*** Supplied records Section Begins ***

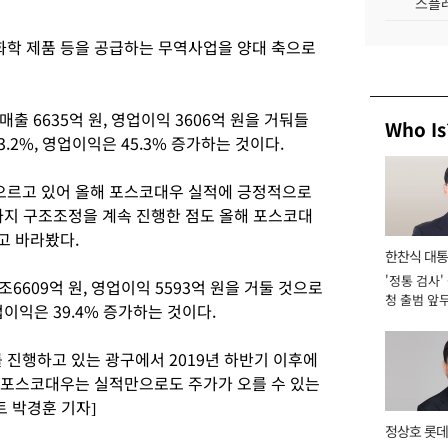
스플레
유화학 제품 등을 공급하는 무역사업을 양대 축으로
 6635억 원, 영업이익 3606억 원을 거둬들
Who Is
.2%, 영업이익은 45.3% 증가하는 것이다.
오르고 있어 올해 포스코대우 실적에 긍정적으로
년까지 구조조정을 계속 진행한 점도 올해 포스코대
고 바라봤다.
한찬식 대
'정통 검사'
서관
6609억 원, 영업이익 5593억 원을 거둘 것으로
청 출범 앞
업이익은 39.4% 증가하는 것이다.
맡아 [2026
 진행하고 있는 광구에서 2019년 하반기 이후에
 포스코대우는 실적만으로도 주가가 오를 수 있는
 박경훈 기자]
정상호 롯데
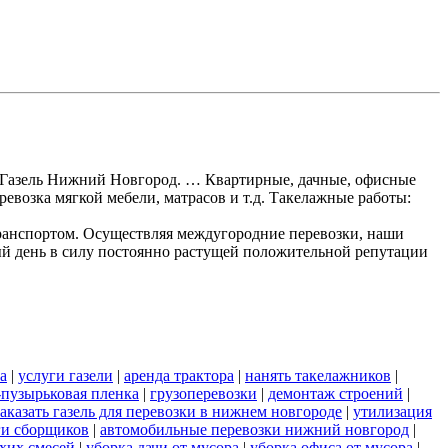
ки Газель Нижний Новгород. … Квартирные, дачные, офисные
ревозка мягкой мебели, матрасов и т.д. Такелажные работы:
ранспортом. Осуществляя междугородние перевозки, наши
ый день в силу постоянно растущей положительной репутации
а
|
услуги газели
|
аренда трактора
|
нанять такелажников
|
пузырьковая пленка
|
грузоперевозки
|
демонтаж строений
|
заказать газель для перевозки в нижнем новгороде
|
утилизация
ги сборщиков
|
автомобильные перевозки нижний новгород
|
хих смесей
|
уборка дачи от мусора
|
уборка офиса от мусора
|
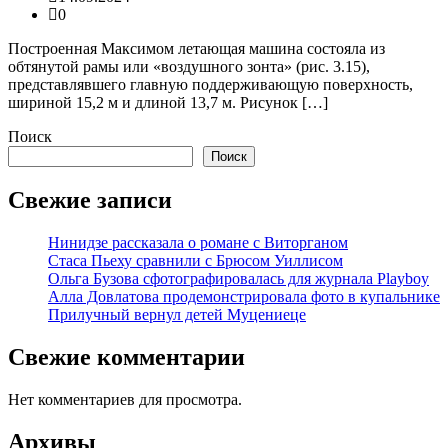
0
Построенная Максимом летающая машина состояла из
обтянутой рамы или «воздушного зонта» (рис. 3.15),
представлявшего главную поддерживающую поверхность,
шириной 15,2 м и длиной 13,7 м. Рисунок […]
Поиск
Поиск
Свежие записи
Нинидзе рассказала о романе с Виторганом
Стаса Пьеху сравнили с Брюсом Уиллисом
Ольга Бузова сфотографировалась для журнала Playboy
Алла Довлатова продемонстрировала фото в купальнике
Прилучный вернул детей Муцениеце
Свежие комментарии
Нет комментариев для просмотра.
Архивы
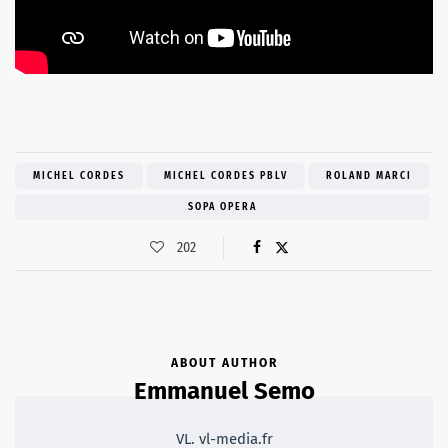
MICHEL CORDES
MICHEL CORDES PBLV
ROLAND MARCI
SOPA OPERA
202
ABOUT AUTHOR
Emmanuel Semo
VL. vl-media.fr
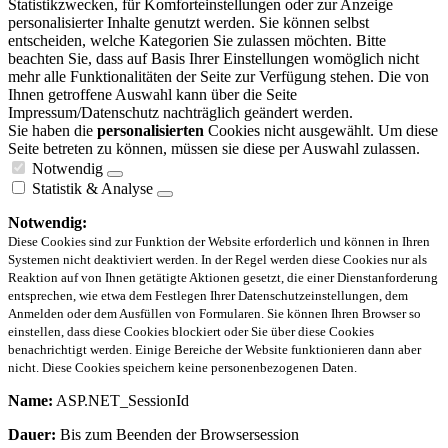
Statistikzwecken, für Komforteinstellungen oder zur Anzeige
personalisierter Inhalte genutzt werden. Sie können selbst
entscheiden, welche Kategorien Sie zulassen möchten. Bitte
beachten Sie, dass auf Basis Ihrer Einstellungen womöglich nicht
mehr alle Funktionalitäten der Seite zur Verfügung stehen. Die von
Ihnen getroffene Auswahl kann über die Seite
Impressum/Datenschutz nachträglich geändert werden.
Sie haben die
personalisierten
Cookies nicht ausgewählt. Um diese
Seite betreten zu können, müssen sie diese per Auswahl zulassen.
Notwendig
Statistik & Analyse
Notwendig:
Diese Cookies sind zur Funktion der Website erforderlich und können in Ihren
Systemen nicht deaktiviert werden. In der Regel werden diese Cookies nur als
Reaktion auf von Ihnen getätigte Aktionen gesetzt, die einer Dienstanforderung
entsprechen, wie etwa dem Festlegen Ihrer Datenschutzeinstellungen, dem
Anmelden oder dem Ausfüllen von Formularen. Sie können Ihren Browser so
einstellen, dass diese Cookies blockiert oder Sie über diese Cookies
benachrichtigt werden. Einige Bereiche der Website funktionieren dann aber
nicht. Diese Cookies speichern keine personenbezogenen Daten.
Name:
ASP.NET_SessionId
Dauer:
Bis zum Beenden der Browsersession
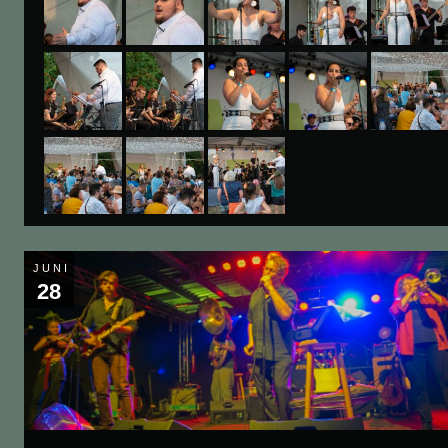
JUNI
28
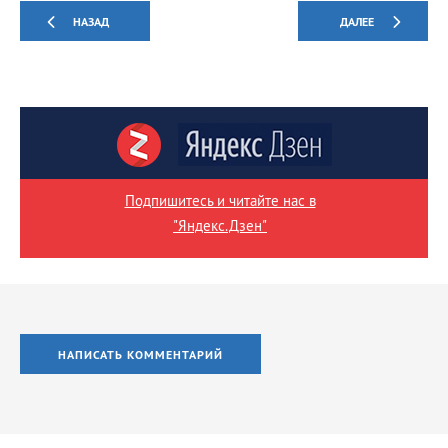
НАЗАД
ДАЛЕЕ
Подпишитесь и читайте нас в
"Яндекс.Дзен"
НАПИСАТЬ КОММЕНТАРИЙ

*** Supplied records Section Ends ***

__Task prompt__. Reproduce all of the data exactly, omitting each picture it holds.

__Exercise answer__.
스플레
유화학 제품 등을 공급하는 무역사업을 양대 축으로
 6635억 원, 영업이익 3606억 원을 거둬들
Who Is
.2%, 영업이익은 45.3% 증가하는 것이다.
오르고 있어 올해 포스코대우 실적에 긍정적으로
년까지 구조조정을 계속 진행한 점도 올해 포스코대
고 바라봤다.
한찬식 대
'정통 검사'
서관
6609억 원, 영업이익 5593억 원을 거둘 것으로
청 출범 앞
업이익은 39.4% 증가하는 것이다.
맡아 [2026
 진행하고 있는 광구에서 2019년 하반기 이후에
 포스코대우는 실적만으로도 주가가 오를 수 있는
 박경훈 기자]
정상호 롯데
ки Газель Нижний Новгород. … Квартирные, дачные, офисные
ревозка мягкой мебели, матрасов и т.д. Такелажные работы:
ранспортом. Осуществляя междугородние перевозки, наши
ый день в силу постоянно растущей положительной репутации
а
|
услуги газели
|
аренда трактора
|
нанять такелажников
|
пузырьковая пленка
|
грузоперевозки
|
демонтаж строений
|
заказать газель для перевозки в нижнем новгороде
|
утилизация
ги сборщиков
|
автомобильные перевозки нижний новгород
|
хих смесей
|
уборка дачи от мусора
|
уборка офиса от мусора
|
0
Построенная Максимом летающая машина состояла из
обтянутой рамы или «воздушного зонта» (рис. 3.15),
представлявшего главную поддерживающую поверхность,
шириной 15,2 м и длиной 13,7 м. Рисунок […]
Поиск
Поиск
Свежие записи
Нинидзе рассказала о романе с Виторганом
Стаса Пьеху сравнили с Брюсом Уиллисом
Ольга Бузова сфотографировалась для журнала Playboy
Алла Довлатова продемонстрировала фото в купальнике
Прилучный вернул детей Муцениеце
Свежие комментарии
Нет комментариев для просмотра.
Архивы
MICHEL CORDES
MICHEL CORDES PBLV
ROLAND MARCI
SOPA OPERA
202
ABOUT AUTHOR
Emmanuel Semo
VL. vl-media.fr
Statistikzwecken, für Komforteinstellungen oder zur Anzeige
personalisierter Inhalte genutzt werden. Sie können selbst
entscheiden, welche Kategorien Sie zulassen möchten. Bitte
beachten Sie, dass auf Basis Ihrer Einstellungen womöglich nicht
mehr alle Funktionalitäten der Seite zur Verfügung stehen. Die von
Ihnen getroffene Auswahl kann über die Seite
Impressum/Datenschutz nachträglich geändert werden.
Sie haben die
personalisierten
Cookies nicht ausgewählt. Um diese
Seite betreten zu können, müssen sie diese per Auswahl zulassen.
Notwendig
Statistik & Analyse
Notwendig:
Diese Cookies sind zur Funktion der Website erforderlich und können in Ihren
Systemen nicht deaktiviert werden. In der Regel werden diese Cookies nur als
Reaktion auf von Ihnen getätigte Aktionen gesetzt, die einer Dienstanforderung
entsprechen, wie etwa dem Festlegen Ihrer Datenschutzeinstellungen, dem
Anmelden oder dem Ausfüllen von Formularen. Sie können Ihren Browser so
einstellen, dass diese Cookies blockiert oder Sie über diese Cookies
benachrichtigt werden. Einige Bereiche der Website funktionieren dann aber
nicht. Diese Cookies speichern keine personenbezogenen Daten.
Name:
ASP.NET_SessionId
Dauer:
Bis zum Beenden der Browsersession
JUNI
28
НАЗАД
ДАЛЕЕ
Подпишитесь и читайте нас в
"Яндекс.Дзен"
НАПИСАТЬ КОММЕНТАРИЙ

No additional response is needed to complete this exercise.